(409b) Process Development to Avoid Meta-Stable Liquid-Liquid Phase Separation during Crystallization of API

Crystallization is a critical unit operation in the production of small molecule active pharmaceutical ingredients (APIs), as it often determines the form and powder properties of the product. Therefore, crystallization process development focuses on identifying conditions that are controlled and scalable. In general, liquid-liquid phase separation or oiling out of product are undesirable as they may lead to uncontrolled nucleation and growth of particles that impacts critical quality attributes, such as particle size and level of impurities. Therefore, understanding liquid-liquid phase equilibria and solubility of the compound is critical in designing crystallization processes.

This presentation will describe how we experimentally investigated the liquid-liquid phase separation that occurred during crystallization of a small molecule API in a ternary solvent system of tetrahydrofuran, acetone and water. Although these solvents are typically miscible, the presence of the API resulted in liquid-liquid phase separation at the seed point under some conditions.
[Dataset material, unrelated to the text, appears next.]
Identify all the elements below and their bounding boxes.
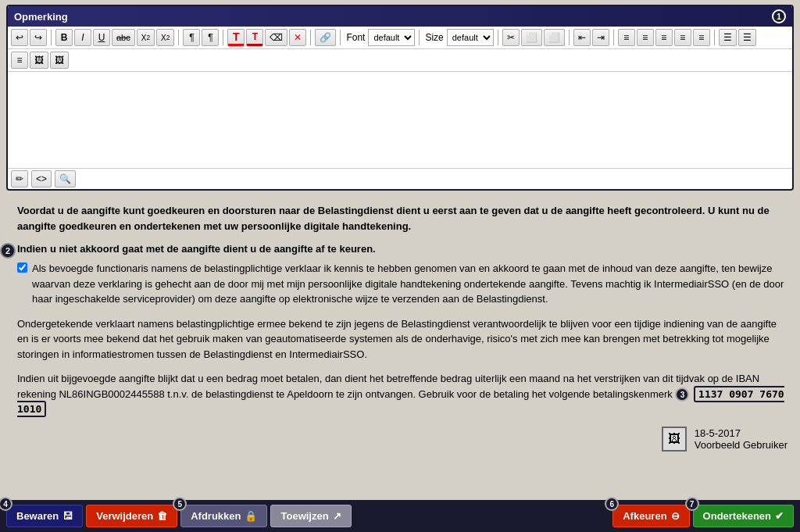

In-line process analytical tools such as ParticleViewer and FBRM were incorporated to detect and understand the phenomena. A detailed phase diagram was generated for the crystallization design space as a function of solvent composition, concentration of API in solution and temperature. Along with solubility data, the phase diagram was used to design a process that avoids liquid-liquid phase separation throughout the entire crystallization. In addition, we will describe the impact of wet-milling during seed age that was implemented to ensure that full desupersaturation was achieved, which was critical in avoiding phase separation.